Algo abrió la puerta haciendo que el corazón de Draco diera un vuelco ¿Podría ser Harry? Si, era Harry.

-Harry…-Llamó Draco dando palmaditas en la cama.

Una bola de pelo negro ando graciosamente hasta la cama, miró a Malfoy menor unos segundos y se subió al lecho ronroneando.

-Esa bola de pelo se parece un poco al individuo violador que duerme en la habitación contigua.

-Padre, déjalo ya…

-¡Violador, Violeitor, da igual cómo lo llame, significará siempre lo mismo y no pienso cambiarle el mote!-dijo muy seguro.

-¡No te metas con Harry! –el rubio frunció el cejo y el gato lo miró al oír ese nombre en particular- Vale que yo no quería...pero que esperabas padre…

-Esperaba que no te metiera la tranca hasta hacerte nacer champiñones en la cabeza, eso esperaba –bufó.

Draco le lanzó un cojín como respuesta a ese comentario.

-Padre, yo no cuestioné lo tuyo con Lupin –el rubio menor se alzó mirándolo serio.

-No te estoy cuestionando, solo estoy sacándome el puñal que me habéis clavado con tal escena… ¿Mira, no ves la sangre? –ironizó señalando al suelo como si hubiera restos de algo.

Draco no pudo evitar reír y su risa contagió tardíamente –pero contagió- a Lucius.

Pasaron un buen rato charlando sobre temas personales, incluyendo el temita de la pasión de Remus por montar a su “pony rubio”.

FIN FLASHBACK




-Vu…vuelvo a mi habitación –Dijo Harry impulsado velozmente a irse de la sala por ese silencio espeso.

Desde el día del incidente tanto Harry como Draco no se habían dirigido mucho la palabra, mas bien cruzaban monosílabos El moreno porque no entendía que le picó para hacer semejante acto con el rubio el cual detestaba pero no odiaba y Draco…Draco no le dirigía la palabra porque le daba vergüenza y porque aquél había sido el mejor polvo de su vida. Perdón, el único polvo hasta el momento.

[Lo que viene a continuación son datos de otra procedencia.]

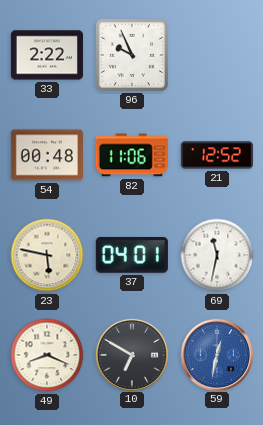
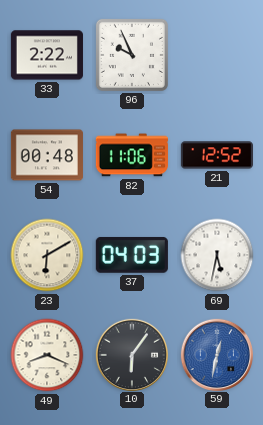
23: 5:47 -> 6:10
37: 04:01 -> 04:03
69: 11:32 -> 5:32
10: 6:50 -> 6:06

Claro que desde el principio Draco pensó –y habría puesto la mano en el fuego- que todo había sido a causa de la cremita… Más tarde al enterarse de que la crema no provocaba tales efectos tan “raritos” se juró morderse la lengua –por el momento.

Decir que el presente de la casa Black estaba algo agitado era totalmente cierto, y decir que el presente de la casa de los Malfoy estaba en llamas…también lo era.



-Nnngaahh –jadeó un moreno montado sobre un albino que le aferraba los muslos con firmeza.

-Si aprietas de nuevo juro que…-el rubio hizo un intento de amenaza. Remus apretó el esfínter mientras alzaba la cadera lentamente dejando casi todo el pene del otro fuera de si y se dejó caer rudamente.

Un ronco gemido de placer inundó la habitación.

-Amor, creo que si seguimos jugando yo acabó en San mugo –siseó Lucius conteniendo las ganas de empujarse contra Remus. El moreno sonrió lascivamente – Oh mierda… ¡no hagas eso!

El castaño no pudo reprimir la risa.

-Este es tu castigo- ronroneó.

-¿Otra vez con lo mismo?

-Hasta que no me dejes tenerte te voy a hacer sufrir en cada sesión que tengamos –se estiró sobre el cuerpo del albino enterrando los codos a cada lado de la cabeza de otro dejando muy cerca sus caras- así que – sus labios rozaron una de las orejas del rubio- haz cuentas porque mi agujero no ha tenido tiempo de secarse ni un solo día desde que te lo propuse –como regalo mordisqueó la oreja del otro.

-Rems no juegues que ayer nos cargamos la cama…

-De ahí que estemos en el suelo – sonrió, pero no por mucho tiempo porque el rubio lo embistió, no una si no un innumerable de veces que hicieron que el moreno gritara extasiado y que de su boca cayera una leve línea de saliva.

Agarró a Lucius por los hombros mientras enterraba su cara en el cuello, el cual mordisqueaba “cuando no gritaba” .El rubio simplemente lo embestía como un caballo desbocado masajeando los glúteos del otro, estirándolos y acariciándolos, incluso una de las manos se coló entre sus cuerpos para rozar la polla del moreno y tirar de ella en una suave caricia.

El grito que dejo ir Remus se ahogó en el cuello del rubio seguido de un retalio de palabras in entendibles que salían de sus labios con cada embestida feroz.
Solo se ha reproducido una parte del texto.